And so, there is a new logic that arises with Christ.
Abraham was required to be faithful, and heaven knows he was put to the test by
God’s command to sacrifice His only son Isaac through whom presumably he
thought the divine promises would be fulfilled. But even in these actions we
see a shadow of the new logic by which all those who desire to benefit from the
new covenant must deny themselves, take up their cross, and follow Jesus
through His transformation from death to life. We do this initially in baptism,
but the passage from death to life is woven into every moment, every action,
every opportunity we have to serve God. As St Paul again says, I live; now
not I but Christ lives in me.
This transformation is the extension of the Incarnation on
which we dwell so often in COLW, as we become new Christs in our turn, first
through baptism, then by offering our yes and thank you to the
Father in every moment, following the example of Mary who stood beside the tragedy
of the cross, having once felt the abundance of His life within herself. And
just as it was Abraham’s faith that held him to the promises of God, so we need
to live our faith, to hold us true to the promises of our transformation in Christ.

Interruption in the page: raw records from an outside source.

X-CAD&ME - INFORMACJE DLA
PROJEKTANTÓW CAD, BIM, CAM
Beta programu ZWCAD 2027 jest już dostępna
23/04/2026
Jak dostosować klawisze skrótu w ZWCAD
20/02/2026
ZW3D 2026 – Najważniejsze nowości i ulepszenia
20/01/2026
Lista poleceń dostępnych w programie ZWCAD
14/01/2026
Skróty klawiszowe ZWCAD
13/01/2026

We need to beg God to perfect that faith through the divine gifts of knowledge,
understanding, and especially wisdom.
From now on, in our lives and in the actions of every human
being open to grace, there is the opportunity for this transformation to take
hold, for the logic and pattern of death and resurrection to overtake and renew
our intentions. We simply need to say yes: yes, and thank you,
and by your power alone, Lord. The thorns of this life need not remain as
thorns: barren, painful, a reminder of our losses and the dangers of our
isolation from God. Now through grace, every moment of our life can know the
transformation of grace, the passage from death to life, the metamorphosis by which
something that can never happen in nature breaks in on the reality of this
world: our thorns can become roses.
Now, looked on through the eyes of faith, our daily struggle,
our duties, our inner weariness, and pain, can be melded into the mystery of
Christ, our elder brother, and turned into a moment of eternal value. The
eternity of God can break through on the mundaneness of our lives. The deadened
lifelessness of daily disappointment and burden can become a springtime of
vigour and joy, for in Christ and through His grace, our ugliness is made
beauty, our sorrow is made festivity, and our little nothingness basks in the
everlasting gaze of our loving Father and Lord. The eyes of faith bring the horror
of the world around us into the eternal moment where God redeems us from the
sufferings we endure in order to restore us to our home again.
Through faith and all the consequences that flow from it,
life will follow death, triumph will come after disaster, and all will be well,
and all manner of things will be well.